Sin duda la enormidad de la crisis presente no supondrá, automáticamente, un ansia generalizada de autonomía (ni de igualdad, justicia o sostenibilidad). Lo esperable es que, sin contrapesos políticos e imaginarios, lo que nos espere sea un recrudecimiento de una sociedad industrial que pasaría de asesina y destructora a directamente caníbal y genocida por sistema. A eso apuntan ya los discursos de una extrema derecha dispuesta a dejar que el barco se hunda y sus habitantes se ahoguen siempre y cuando ellos, junto a las élites, puedan escapar en el último momento montados en un helicóptero.
Pero igual de ilusorio es pretender que es posible simplemente quedarse al margen de la «avalancha», retirarse y cultivar la sensibilidad y el conocimiento a la espera de tiempos mejores. Difícilmente quedará algo que conservar si los pocos conscientes de la gravedad del desastre en curso se limitan a apartarse a un lado. Y además, ¿apartarse en qué dirección, parapetarse dónde? ¿Cómo puede ser que Semprún sea incapaz de ver que esa avalancha le arrollará también a él y a todo lo que considera valioso?

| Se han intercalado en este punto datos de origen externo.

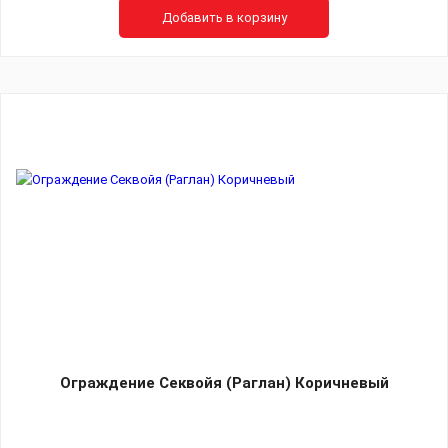
Добавить в корзину
Ограждение Секвойя (Раглан) Коричневый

No nos queda más remedio que asumir la tragedia de una lucha tan imprescindible como titánica. Y no olvidar que tanto la sociedad industrial como sus tecnologías no dejan de ser creaciones sociales e históricas y, por tanto, la posibilidad de cuestionarlas y transformarlas siempre está abierta.
La gran pregunta es, ¿cómo lo haremos? Y, sobre todo, ¿con qué las sustituiremos?